Aid groups and foreign governments, including Israel’s main ally the US, have expressed deep concern over Israeli Prime Minister Benjamin Netanyahu’s pledge to expand ground military operations into the southernmost city of Gaza.

Rafah, on the border with Egypt, is the last refuge for Palestinians fleeing the relentless Israeli bombardment elsewhere in the Gaza Strip in its four-month war against Hamas, inspired by the Palestinian group’s attack on October 7.

“Any attack by the occupying army on the city of Rafah would affect the exchange talks,” a Hamas leader told AFP news agency on condition of anonymity.

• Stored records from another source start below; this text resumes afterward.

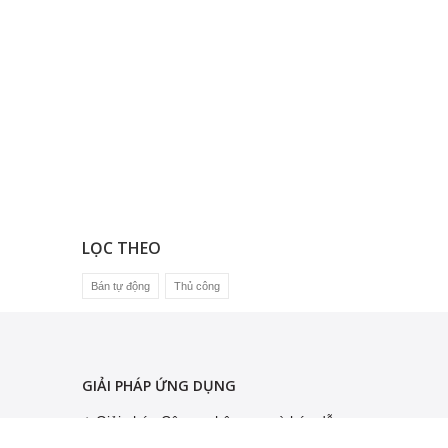
LỌC THEO
Bán tự động
Thủ công
GIẢI PHÁP ỨNG DỤNG
Giải pháp Công nghệ nano và bán dẫn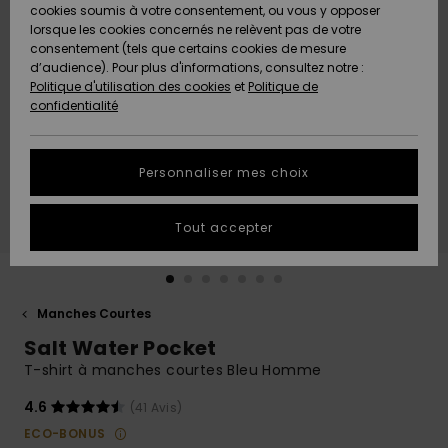
Quiksilver
A
cookies soumis à votre consentement, ou vous y opposer
Freedom
AIDE &
Découvrir
lorsque les cookies concernés ne relèvent pas de votre
CONTACT
consentement (tels que certains cookies de mesure
Nouveautés
Nouveautés
d’audience). Pour plus d'informations, consultez notre :
Protection
Politique d'utilisation des cookies
et
Politique de
des
Communauté
MAGASINS
confidentialité
données
A
A
Découvrir
Découvrir
QUIKSILVER
Guide des
APP
Personnaliser mes choix
tailles
LISTE DE
Tout accepter
SOUHAITS
Démarrez
une
conversation
pour
obtenir la
Manches Courtes
réponse la
Salt Water Pocket
plus rapide
à votre
T-shirt à manches courtes Bleu Homme
question.
4.6
(41 Avis)
Démarrer
une
ECO-BONUS
conversation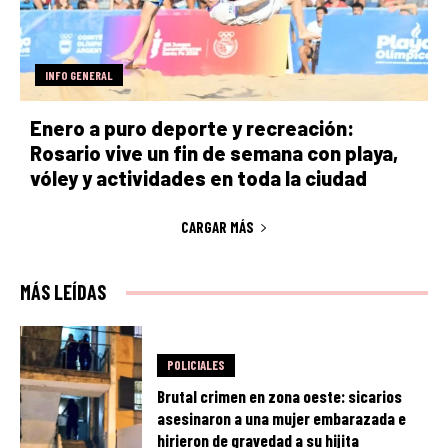
INFO GENERAL
Enero a puro deporte y recreación:
Rosario vive un fin de semana con playa,
vóley y actividades en toda la ciudad
CARGAR MÁS
MÁS LEÍDAS
POLICIALES
Brutal crimen en zona oeste: sicarios
asesinaron a una mujer embarazada e
hirieron de gravedad a su hijita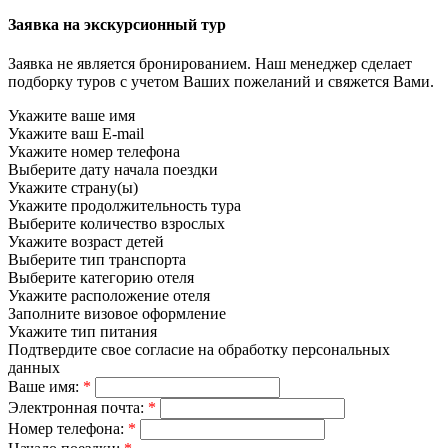
Заявка на экскурсионный тур
Заявка не является бронированием. Наш менеджер сделает
подборку туров с учетом Ваших пожеланий и свяжется Вами.
Укажите ваше имя
Укажите ваш E-mail
Укажите номер телефона
Выберите дату начала поездки
Укажите страну(ы)
Укажите продолжительность тура
Выберите количество взрослых
Укажите возраст детей
Выберите тип транспорта
Выберите категорию отеля
Укажите расположение отеля
Заполните визовое оформление
Укажите тип питания
Подтвердите свое согласие на обработку персональных
данных
Ваше имя:
*
Электронная почта:
*
Номер телефона:
*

Netanyahu has told troops to prepare to enter the city that now hosts more than half of Gaza’s total population, raising concerns about the impact on displaced civilians.

A senior Biden administration official said Sunday that negotiators working on a phased framework deal to release the remaining hostages have made “real progress” over the past few weeks.

The hostilities resolution agreement was the main focus of a 45-minute phone call between Biden and Netanyahu on Sunday, although there were still “significant” gaps to close, the official said, adding, “It’s pretty much there.”

Biden told Netanyahu that Gaza progress should not proceed without a “credible” plan to ensure the “safety” of the people taking refuge there, the White House said.

An estimated 1.4 million Palestinians have crowded into Rafah, with many living in tents as food, water and medicine become increasingly scarce.

Netanyahu had told US broadcaster ABC News that the Rafah operation would go ahead until Hamas is ousted, saying Israel would provide “safe passage” for civilians who wanted to leave.

When pressed on where they could go, Netanyahu said: “You know, the areas we have cleared north of Rafah, plenty of areas there. But we are working on a detailed plan.”

‘Targeted Trees’

Mediators held fresh talks in Cairo to end the fighting and release some of the 132 hostages Israel says are still in Gaza, including 29 who are expected to is dead

Hamas captured around 240 hostages on October 7, according to Israeli authorities. Dozens were released during a one-week break in November.

The military wing of Hamas said on Sunday that two hostages were killed and eight others were seriously injured in Israeli bombing in recent days.

Netanyahu has faced calls for early elections and widespread protests over his administration’s failure to bring the enemies home.

North of Rafah on Sunday, the Israeli military said troops were carrying out “targeted attacks” west of Khan Younis, the capital of southern Gaza, while Hamas reported violent clashes and said strikes had hit air Rafah too.

An unprecedented attack by Hamas on October 7 in southern Israel resulted in the deaths of approximately 1,139 people, mostly civilians, according to an Al Jazeera count based on official Israeli figures.

Israel has responded with an unrelenting offensive in the Hamas-run Gaza Strip that the region’s health ministry says has killed at least 28,176 people, mostly women and children.

The Israeli invasion has left much of the land in ruins and displaced more than 80 percent of the population.